These are the options I eventually narrowed down and considered seriously for myself:
- Text files (Jrnl / Foam / Obsidian / Emacs-OrgMode / StackEdit)
- Wikis (TiddlyWiki / Confluence / DokuWiki)
- Standard Notes App/Service
- Joplin
- Evernote
My notes on each are below, written here, so I can refer back to it a year or two from now when I will likely go through this again.
Text Files with synchronization
Simple text files are underrated. Easy to edit, easy to synchronize, and they will never be unsupported. Of course, they require file attachments to be handled separately. Searching through them must also be handled separately. (Searching is easy on desktop, but less so on mobile.) Editing text files on mobile isn’t always easy, especially in combination with synchronizing.
Some newer options, like Foam and Obsidian, are interesting. The underlying notes are plain text files, usually in Markdown, and the tool supports interlinking and other higher level features on top of those simple files.
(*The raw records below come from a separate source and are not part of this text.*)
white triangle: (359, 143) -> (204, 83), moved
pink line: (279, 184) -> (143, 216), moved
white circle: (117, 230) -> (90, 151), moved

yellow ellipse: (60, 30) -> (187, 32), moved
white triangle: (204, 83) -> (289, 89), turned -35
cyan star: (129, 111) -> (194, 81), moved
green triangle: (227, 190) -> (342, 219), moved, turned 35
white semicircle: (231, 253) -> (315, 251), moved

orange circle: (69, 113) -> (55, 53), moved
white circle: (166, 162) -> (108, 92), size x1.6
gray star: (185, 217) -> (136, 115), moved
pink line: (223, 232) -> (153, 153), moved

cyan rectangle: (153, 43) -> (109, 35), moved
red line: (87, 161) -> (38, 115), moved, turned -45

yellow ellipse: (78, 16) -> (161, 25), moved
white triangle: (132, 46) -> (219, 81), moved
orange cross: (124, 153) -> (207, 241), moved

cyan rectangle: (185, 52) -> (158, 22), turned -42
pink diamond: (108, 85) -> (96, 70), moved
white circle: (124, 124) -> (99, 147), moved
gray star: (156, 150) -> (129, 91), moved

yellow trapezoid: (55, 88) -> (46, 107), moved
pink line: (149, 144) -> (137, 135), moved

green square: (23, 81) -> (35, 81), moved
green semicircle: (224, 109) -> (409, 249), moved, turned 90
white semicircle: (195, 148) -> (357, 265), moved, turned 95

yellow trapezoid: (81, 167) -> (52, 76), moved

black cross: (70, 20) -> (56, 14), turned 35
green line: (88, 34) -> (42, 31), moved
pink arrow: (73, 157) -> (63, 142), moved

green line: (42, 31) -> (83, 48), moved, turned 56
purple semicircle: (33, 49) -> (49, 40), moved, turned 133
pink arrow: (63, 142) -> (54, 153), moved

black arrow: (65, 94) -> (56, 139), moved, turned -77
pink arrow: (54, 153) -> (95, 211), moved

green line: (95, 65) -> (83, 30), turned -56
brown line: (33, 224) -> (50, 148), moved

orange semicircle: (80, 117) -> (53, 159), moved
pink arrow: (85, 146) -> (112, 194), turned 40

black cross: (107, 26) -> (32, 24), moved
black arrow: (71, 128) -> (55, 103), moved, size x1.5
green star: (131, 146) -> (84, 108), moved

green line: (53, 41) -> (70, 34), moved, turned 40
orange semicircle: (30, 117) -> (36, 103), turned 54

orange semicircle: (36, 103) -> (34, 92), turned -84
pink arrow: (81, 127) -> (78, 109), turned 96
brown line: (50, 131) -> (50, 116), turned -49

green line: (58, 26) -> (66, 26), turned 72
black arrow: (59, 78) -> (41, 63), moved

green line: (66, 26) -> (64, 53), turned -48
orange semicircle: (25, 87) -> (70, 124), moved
A quick summary of the plain text options I researched:
- jrnl - The command line tool, not the commercial service. Excellent on desktop and I’ve used it for quick notes anytime working on linux. No obvious way to use it easily on mobile. No support for attachments.
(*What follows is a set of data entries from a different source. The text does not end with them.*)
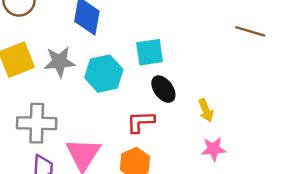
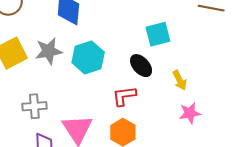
cyan square: (150, 52) -> (158, 34), moved
gray cross: (37, 123) -> (34, 106), size x0.7

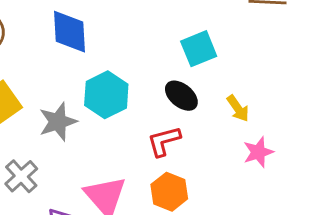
gray star: (49, 51) -> (58, 122), moved
gray cross: (34, 106) -> (21, 176), moved, turned -30

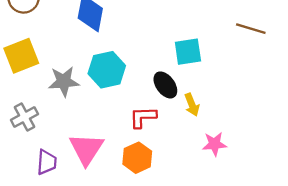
yellow arrow: (238, 108) -> (192, 105), moved

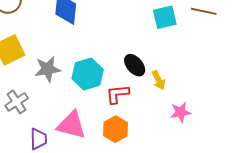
cyan square: (188, 52) -> (165, 17), moved
cyan hexagon: (107, 70) -> (88, 74), moved
pink triangle: (86, 149) -> (72, 125), turned -44

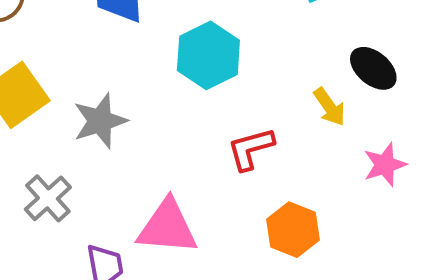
black ellipse: (135, 65) -> (373, 68), moved
cyan hexagon: (88, 74) -> (208, 55), moved
orange hexagon: (115, 129) -> (293, 230), moved

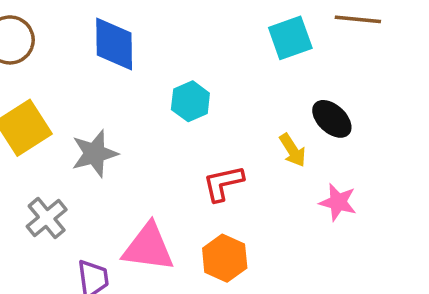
cyan hexagon: (208, 55) -> (190, 101), size x0.7
pink star: (385, 165) -> (338, 202), turned 30
orange hexagon: (293, 230) -> (225, 258), moved

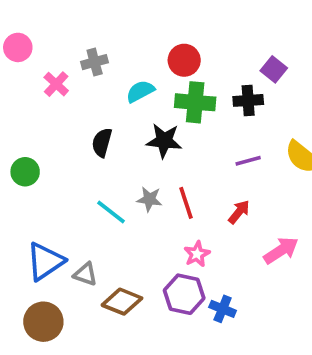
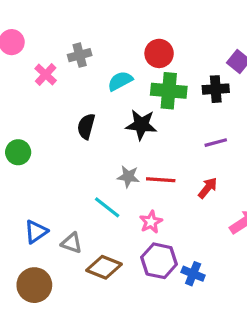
red line: (186, 203) -> (161, 180), turned -68
cyan line: (111, 212) -> (107, 207), moved
pink star: (197, 254) -> (151, 222), moved
blue triangle: (45, 261) -> (36, 232), size x0.7

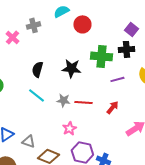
cyan semicircle: (120, 81) -> (61, 11), moved
black cross: (216, 89) -> (126, 49), moved
green cross: (169, 91) -> (101, 56), moved
cyan line: (107, 207) -> (36, 95), moved
pink star: (151, 222) -> (69, 128), moved

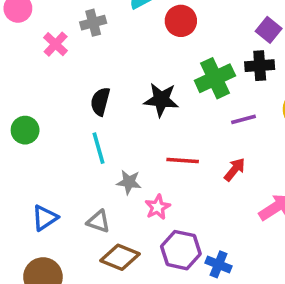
green cross: (101, 56) -> (215, 78), turned -30
cyan line: (36, 95) -> (98, 148), turned 36
gray star: (63, 100) -> (129, 182), moved
gray triangle: (28, 141) -> (98, 221), moved

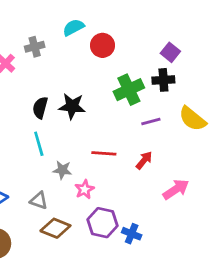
black star: (161, 100) -> (72, 106), moved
- Foam - Felt rough to me with VS Code, no obvious mobile option.
- Obsidian - Interesting and has promise. Will review again when they release mobile apps.
- Emacs-OrgMode - I’m a Vim person. (I would have learned Emacs just for the OrgMode, as some people swear by it, but there’s no obvious mobile solution. That’s my excuse.)
- StackEdit - Probably useable for manual markdown based notes solution when synchronized with GoogleDrive or Github. I use StackEdit often, but didn’t feel right to me for my overall notes solution.
In the end, as much as a like simple text files, I like certain higher level conveniences more. I’ll probably check out Obsidian again in the future after the mobile apps are released.
Wikis
Using a wiki for notes seems a little heavy handed by some, but I’ve used wikis so much for years that I think it would be fine for me, and I’ve seriously considered this option for all my notes a few times.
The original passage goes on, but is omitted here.